• _Assigned task_
Which lines run from the one containing "Locate an element" to the end of the entries below? Reproduce them exactly, both ends included.

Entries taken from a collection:
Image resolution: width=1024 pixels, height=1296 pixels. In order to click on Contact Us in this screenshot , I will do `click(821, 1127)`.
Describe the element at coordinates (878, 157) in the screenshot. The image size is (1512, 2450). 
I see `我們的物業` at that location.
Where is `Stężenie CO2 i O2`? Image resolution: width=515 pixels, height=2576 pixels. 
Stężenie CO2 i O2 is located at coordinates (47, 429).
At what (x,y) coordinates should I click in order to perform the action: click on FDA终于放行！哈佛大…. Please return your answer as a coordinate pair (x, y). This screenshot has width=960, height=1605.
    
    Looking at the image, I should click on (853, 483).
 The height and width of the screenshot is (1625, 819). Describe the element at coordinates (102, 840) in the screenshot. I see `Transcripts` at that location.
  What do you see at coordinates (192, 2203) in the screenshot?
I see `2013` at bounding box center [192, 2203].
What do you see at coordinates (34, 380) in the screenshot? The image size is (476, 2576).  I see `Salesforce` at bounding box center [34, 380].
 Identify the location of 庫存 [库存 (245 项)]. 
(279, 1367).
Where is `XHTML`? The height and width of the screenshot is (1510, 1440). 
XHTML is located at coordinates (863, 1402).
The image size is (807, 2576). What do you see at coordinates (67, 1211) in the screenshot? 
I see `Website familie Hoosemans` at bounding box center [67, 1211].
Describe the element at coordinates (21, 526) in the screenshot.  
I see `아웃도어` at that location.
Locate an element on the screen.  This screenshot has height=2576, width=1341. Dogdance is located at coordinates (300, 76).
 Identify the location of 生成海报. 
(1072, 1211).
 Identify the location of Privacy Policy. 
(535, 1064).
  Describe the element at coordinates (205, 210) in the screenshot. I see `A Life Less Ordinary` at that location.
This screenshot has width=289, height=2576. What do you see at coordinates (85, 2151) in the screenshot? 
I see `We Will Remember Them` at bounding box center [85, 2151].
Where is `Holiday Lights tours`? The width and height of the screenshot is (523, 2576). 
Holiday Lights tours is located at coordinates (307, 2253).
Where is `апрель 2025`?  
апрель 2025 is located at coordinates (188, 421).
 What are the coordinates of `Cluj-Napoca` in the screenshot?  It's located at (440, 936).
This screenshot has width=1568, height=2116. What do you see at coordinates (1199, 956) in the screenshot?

• _Solution for this problem_
Locate an element on the screen.  This screenshot has height=2576, width=1341. Dogdance is located at coordinates (300, 76).
 Identify the location of 生成海报. 
(1072, 1211).
 Identify the location of Privacy Policy. 
(535, 1064).
  Describe the element at coordinates (205, 210) in the screenshot. I see `A Life Less Ordinary` at that location.
This screenshot has width=289, height=2576. What do you see at coordinates (85, 2151) in the screenshot? 
I see `We Will Remember Them` at bounding box center [85, 2151].
Where is `Holiday Lights tours`? The width and height of the screenshot is (523, 2576). 
Holiday Lights tours is located at coordinates (307, 2253).
Where is `апрель 2025`?  
апрель 2025 is located at coordinates (188, 421).
 What are the coordinates of `Cluj-Napoca` in the screenshot?  It's located at (440, 936).
This screenshot has width=1568, height=2116. What do you see at coordinates (1199, 956) in the screenshot?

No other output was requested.